WORK REQUIRED: Give back exactly the line containing "return masks as SVG. Each" and all that follow it in the data below, with the pictures left out.

DATA RECORDS:
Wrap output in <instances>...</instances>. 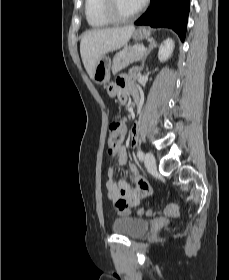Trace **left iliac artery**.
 Wrapping results in <instances>:
<instances>
[{
    "label": "left iliac artery",
    "instance_id": "left-iliac-artery-1",
    "mask_svg": "<svg viewBox=\"0 0 229 280\" xmlns=\"http://www.w3.org/2000/svg\"><path fill=\"white\" fill-rule=\"evenodd\" d=\"M137 156L142 161L144 159V152L142 150H139L137 152Z\"/></svg>",
    "mask_w": 229,
    "mask_h": 280
}]
</instances>
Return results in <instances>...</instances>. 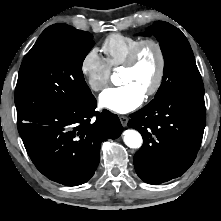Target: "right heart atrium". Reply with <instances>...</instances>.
I'll use <instances>...</instances> for the list:
<instances>
[{"label": "right heart atrium", "mask_w": 221, "mask_h": 221, "mask_svg": "<svg viewBox=\"0 0 221 221\" xmlns=\"http://www.w3.org/2000/svg\"><path fill=\"white\" fill-rule=\"evenodd\" d=\"M80 71L86 84L94 92L102 91L110 81L111 68L95 48L90 49L83 56Z\"/></svg>", "instance_id": "d8ad5b80"}]
</instances>
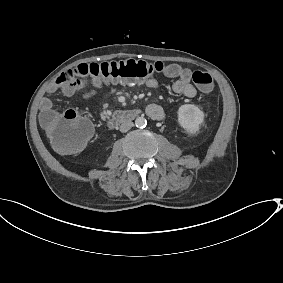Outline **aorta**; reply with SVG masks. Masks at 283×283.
<instances>
[{
  "mask_svg": "<svg viewBox=\"0 0 283 283\" xmlns=\"http://www.w3.org/2000/svg\"><path fill=\"white\" fill-rule=\"evenodd\" d=\"M135 125L138 128H144L147 125V121L144 117H137L135 120Z\"/></svg>",
  "mask_w": 283,
  "mask_h": 283,
  "instance_id": "aorta-1",
  "label": "aorta"
}]
</instances>
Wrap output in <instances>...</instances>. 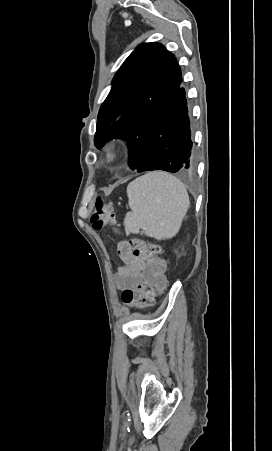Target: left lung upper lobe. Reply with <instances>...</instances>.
Segmentation results:
<instances>
[{
    "label": "left lung upper lobe",
    "mask_w": 272,
    "mask_h": 451,
    "mask_svg": "<svg viewBox=\"0 0 272 451\" xmlns=\"http://www.w3.org/2000/svg\"><path fill=\"white\" fill-rule=\"evenodd\" d=\"M181 83L173 54L159 43L140 45L115 74L99 110L95 146L100 149L113 138L128 140L129 166L136 169L163 108Z\"/></svg>",
    "instance_id": "obj_1"
}]
</instances>
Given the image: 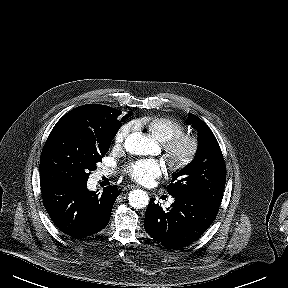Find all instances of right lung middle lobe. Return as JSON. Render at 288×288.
I'll use <instances>...</instances> for the list:
<instances>
[{"instance_id":"right-lung-middle-lobe-1","label":"right lung middle lobe","mask_w":288,"mask_h":288,"mask_svg":"<svg viewBox=\"0 0 288 288\" xmlns=\"http://www.w3.org/2000/svg\"><path fill=\"white\" fill-rule=\"evenodd\" d=\"M120 114L121 111L105 106L91 122L81 117L63 116L52 129L42 150L41 186L87 182L120 128ZM131 114L129 112L126 117Z\"/></svg>"}]
</instances>
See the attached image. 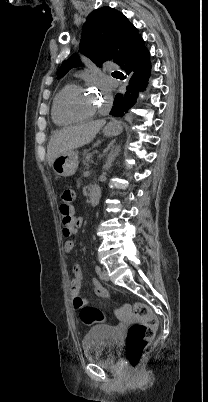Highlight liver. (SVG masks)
<instances>
[{
    "label": "liver",
    "instance_id": "obj_1",
    "mask_svg": "<svg viewBox=\"0 0 208 402\" xmlns=\"http://www.w3.org/2000/svg\"><path fill=\"white\" fill-rule=\"evenodd\" d=\"M104 124H106V120H95V122H87V124L68 126V128H62L59 132H55L47 148L49 166H52L53 160L60 154L90 144Z\"/></svg>",
    "mask_w": 208,
    "mask_h": 402
}]
</instances>
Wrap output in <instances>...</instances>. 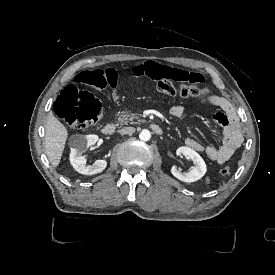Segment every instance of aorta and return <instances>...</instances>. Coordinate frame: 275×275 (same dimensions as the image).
I'll list each match as a JSON object with an SVG mask.
<instances>
[{
	"label": "aorta",
	"mask_w": 275,
	"mask_h": 275,
	"mask_svg": "<svg viewBox=\"0 0 275 275\" xmlns=\"http://www.w3.org/2000/svg\"><path fill=\"white\" fill-rule=\"evenodd\" d=\"M139 138H140V140H142V141H148V140H150V138H151V133H150V131L147 130V129H143V130L140 132V134H139Z\"/></svg>",
	"instance_id": "1"
}]
</instances>
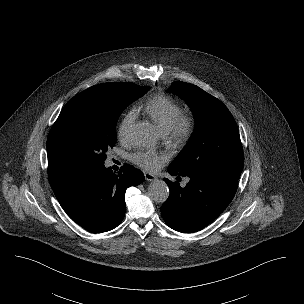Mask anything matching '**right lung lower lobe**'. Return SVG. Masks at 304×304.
<instances>
[{
  "label": "right lung lower lobe",
  "instance_id": "obj_1",
  "mask_svg": "<svg viewBox=\"0 0 304 304\" xmlns=\"http://www.w3.org/2000/svg\"><path fill=\"white\" fill-rule=\"evenodd\" d=\"M144 181V174L124 164L118 174L104 165L87 169L53 189L68 216L91 232L114 229L125 215V191Z\"/></svg>",
  "mask_w": 304,
  "mask_h": 304
}]
</instances>
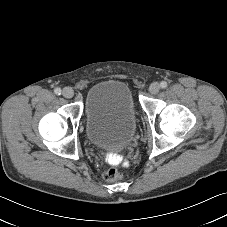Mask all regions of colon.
<instances>
[{
	"mask_svg": "<svg viewBox=\"0 0 227 227\" xmlns=\"http://www.w3.org/2000/svg\"><path fill=\"white\" fill-rule=\"evenodd\" d=\"M108 161L110 163H117L119 161V157L115 154H111L108 156ZM122 177V174L114 167L108 168L103 172V178L107 182H116L120 180Z\"/></svg>",
	"mask_w": 227,
	"mask_h": 227,
	"instance_id": "1",
	"label": "colon"
}]
</instances>
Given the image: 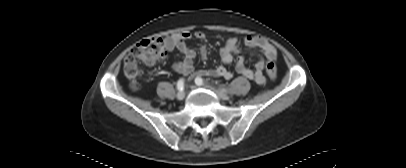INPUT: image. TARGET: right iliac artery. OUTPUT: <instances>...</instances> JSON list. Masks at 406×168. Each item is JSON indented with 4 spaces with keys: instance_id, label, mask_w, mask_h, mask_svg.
Masks as SVG:
<instances>
[{
    "instance_id": "1",
    "label": "right iliac artery",
    "mask_w": 406,
    "mask_h": 168,
    "mask_svg": "<svg viewBox=\"0 0 406 168\" xmlns=\"http://www.w3.org/2000/svg\"><path fill=\"white\" fill-rule=\"evenodd\" d=\"M177 89H178L179 91H183V90H184V79H183V78H181V79L178 80V82H177Z\"/></svg>"
}]
</instances>
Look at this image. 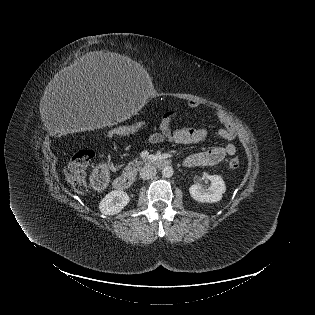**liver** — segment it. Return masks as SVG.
Returning <instances> with one entry per match:
<instances>
[{
    "label": "liver",
    "instance_id": "obj_1",
    "mask_svg": "<svg viewBox=\"0 0 315 315\" xmlns=\"http://www.w3.org/2000/svg\"><path fill=\"white\" fill-rule=\"evenodd\" d=\"M137 69L138 64L127 56L96 51L63 69L59 77L69 83L127 81Z\"/></svg>",
    "mask_w": 315,
    "mask_h": 315
}]
</instances>
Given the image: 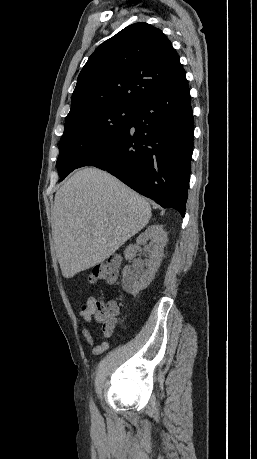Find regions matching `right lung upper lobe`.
I'll list each match as a JSON object with an SVG mask.
<instances>
[{
  "label": "right lung upper lobe",
  "instance_id": "obj_1",
  "mask_svg": "<svg viewBox=\"0 0 257 459\" xmlns=\"http://www.w3.org/2000/svg\"><path fill=\"white\" fill-rule=\"evenodd\" d=\"M185 71L171 42L145 22L103 42L81 70L65 125L101 109L136 107Z\"/></svg>",
  "mask_w": 257,
  "mask_h": 459
}]
</instances>
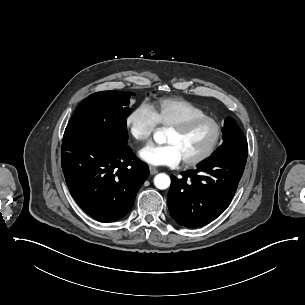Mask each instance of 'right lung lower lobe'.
<instances>
[{
    "label": "right lung lower lobe",
    "instance_id": "obj_1",
    "mask_svg": "<svg viewBox=\"0 0 305 305\" xmlns=\"http://www.w3.org/2000/svg\"><path fill=\"white\" fill-rule=\"evenodd\" d=\"M62 169L78 205L101 222L123 218L149 176L126 145L107 146L89 141L62 144Z\"/></svg>",
    "mask_w": 305,
    "mask_h": 305
}]
</instances>
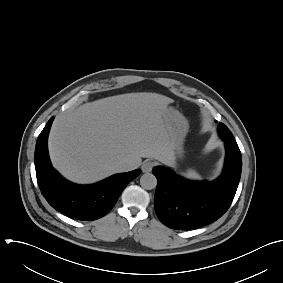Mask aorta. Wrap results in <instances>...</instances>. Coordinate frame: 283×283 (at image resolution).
<instances>
[{"instance_id":"762f6f07","label":"aorta","mask_w":283,"mask_h":283,"mask_svg":"<svg viewBox=\"0 0 283 283\" xmlns=\"http://www.w3.org/2000/svg\"><path fill=\"white\" fill-rule=\"evenodd\" d=\"M140 185L146 190H152L157 185V179L152 173H145L140 178Z\"/></svg>"}]
</instances>
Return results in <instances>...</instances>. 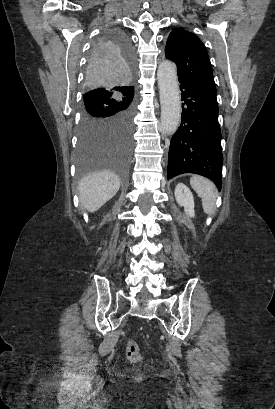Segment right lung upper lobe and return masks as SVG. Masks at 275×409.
Instances as JSON below:
<instances>
[{"label":"right lung upper lobe","mask_w":275,"mask_h":409,"mask_svg":"<svg viewBox=\"0 0 275 409\" xmlns=\"http://www.w3.org/2000/svg\"><path fill=\"white\" fill-rule=\"evenodd\" d=\"M117 91H120V92H132V93H134V86H125V87H124V90H117Z\"/></svg>","instance_id":"cb5924a9"}]
</instances>
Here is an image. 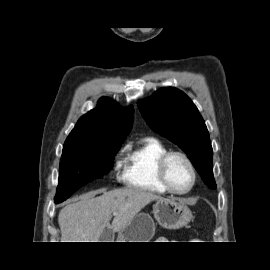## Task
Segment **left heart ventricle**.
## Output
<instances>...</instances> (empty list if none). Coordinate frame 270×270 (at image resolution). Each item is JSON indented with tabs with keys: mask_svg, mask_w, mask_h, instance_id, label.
<instances>
[{
	"mask_svg": "<svg viewBox=\"0 0 270 270\" xmlns=\"http://www.w3.org/2000/svg\"><path fill=\"white\" fill-rule=\"evenodd\" d=\"M168 177L174 188L187 189L192 181V174L187 163L180 157H173L168 164Z\"/></svg>",
	"mask_w": 270,
	"mask_h": 270,
	"instance_id": "1",
	"label": "left heart ventricle"
}]
</instances>
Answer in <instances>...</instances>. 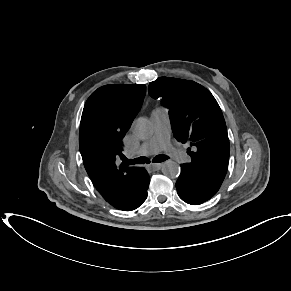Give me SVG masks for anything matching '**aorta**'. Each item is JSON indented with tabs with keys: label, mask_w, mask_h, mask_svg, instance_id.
Segmentation results:
<instances>
[{
	"label": "aorta",
	"mask_w": 291,
	"mask_h": 291,
	"mask_svg": "<svg viewBox=\"0 0 291 291\" xmlns=\"http://www.w3.org/2000/svg\"><path fill=\"white\" fill-rule=\"evenodd\" d=\"M132 132L135 137L144 140L152 136L153 125L146 118H138L133 122ZM162 173L169 178H177L180 174V166L168 160L162 166Z\"/></svg>",
	"instance_id": "762f6f07"
}]
</instances>
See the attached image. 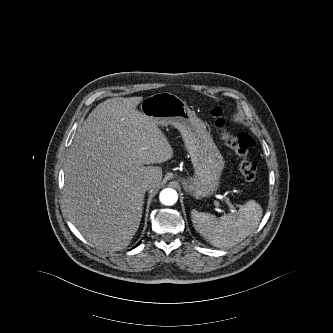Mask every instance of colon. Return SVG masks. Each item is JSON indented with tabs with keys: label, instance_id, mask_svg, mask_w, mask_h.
I'll use <instances>...</instances> for the list:
<instances>
[{
	"label": "colon",
	"instance_id": "1",
	"mask_svg": "<svg viewBox=\"0 0 333 333\" xmlns=\"http://www.w3.org/2000/svg\"><path fill=\"white\" fill-rule=\"evenodd\" d=\"M209 115L214 119L215 126L220 130L221 137L240 157L239 170L246 182L254 184L256 181L257 166L249 157V151L255 146L254 139L246 132L236 135L229 132L225 127L223 110L220 107L209 108Z\"/></svg>",
	"mask_w": 333,
	"mask_h": 333
}]
</instances>
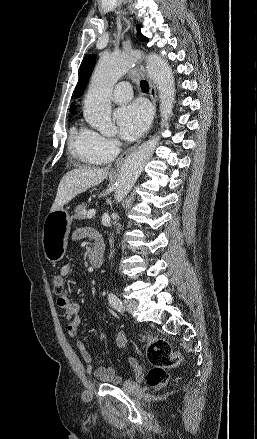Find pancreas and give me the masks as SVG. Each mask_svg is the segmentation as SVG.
<instances>
[{"label":"pancreas","instance_id":"cf45deb5","mask_svg":"<svg viewBox=\"0 0 257 439\" xmlns=\"http://www.w3.org/2000/svg\"><path fill=\"white\" fill-rule=\"evenodd\" d=\"M87 204L83 203L81 205H78L75 208V214H74V218L78 219V220H83L87 218Z\"/></svg>","mask_w":257,"mask_h":439}]
</instances>
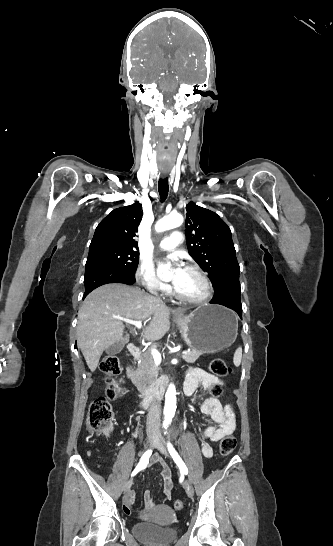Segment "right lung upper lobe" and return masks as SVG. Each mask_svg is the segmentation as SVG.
<instances>
[{"instance_id":"cb5924a9","label":"right lung upper lobe","mask_w":333,"mask_h":546,"mask_svg":"<svg viewBox=\"0 0 333 546\" xmlns=\"http://www.w3.org/2000/svg\"><path fill=\"white\" fill-rule=\"evenodd\" d=\"M142 205L136 202L113 210L97 226L89 251L105 247L138 250V226L142 219Z\"/></svg>"}]
</instances>
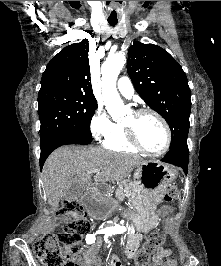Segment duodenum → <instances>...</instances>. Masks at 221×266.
<instances>
[{"mask_svg":"<svg viewBox=\"0 0 221 266\" xmlns=\"http://www.w3.org/2000/svg\"><path fill=\"white\" fill-rule=\"evenodd\" d=\"M110 196V198H109ZM113 191H107L103 186L91 185L87 188L86 194L82 195V203L88 206L86 212L100 222H106L110 218L109 213L114 209Z\"/></svg>","mask_w":221,"mask_h":266,"instance_id":"1","label":"duodenum"}]
</instances>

SOLUTION TO THIS PROBLEM:
Segment "right lung upper lobe" and return masks as SVG. Each mask_svg is the segmentation as SVG.
<instances>
[{"instance_id":"cb5924a9","label":"right lung upper lobe","mask_w":333,"mask_h":546,"mask_svg":"<svg viewBox=\"0 0 333 546\" xmlns=\"http://www.w3.org/2000/svg\"><path fill=\"white\" fill-rule=\"evenodd\" d=\"M142 205L136 202L113 210L97 226L89 251L105 247L138 250V226L142 219Z\"/></svg>"}]
</instances>
Segment duodenum → <instances>...</instances>. Masks at 221×266.
<instances>
[{"mask_svg":"<svg viewBox=\"0 0 221 266\" xmlns=\"http://www.w3.org/2000/svg\"><path fill=\"white\" fill-rule=\"evenodd\" d=\"M110 196V198H109ZM113 191H107L103 186L91 185L87 188L86 194L82 195V203L88 206L86 212L100 222H106L110 218L109 213L114 209Z\"/></svg>","mask_w":221,"mask_h":266,"instance_id":"1","label":"duodenum"}]
</instances>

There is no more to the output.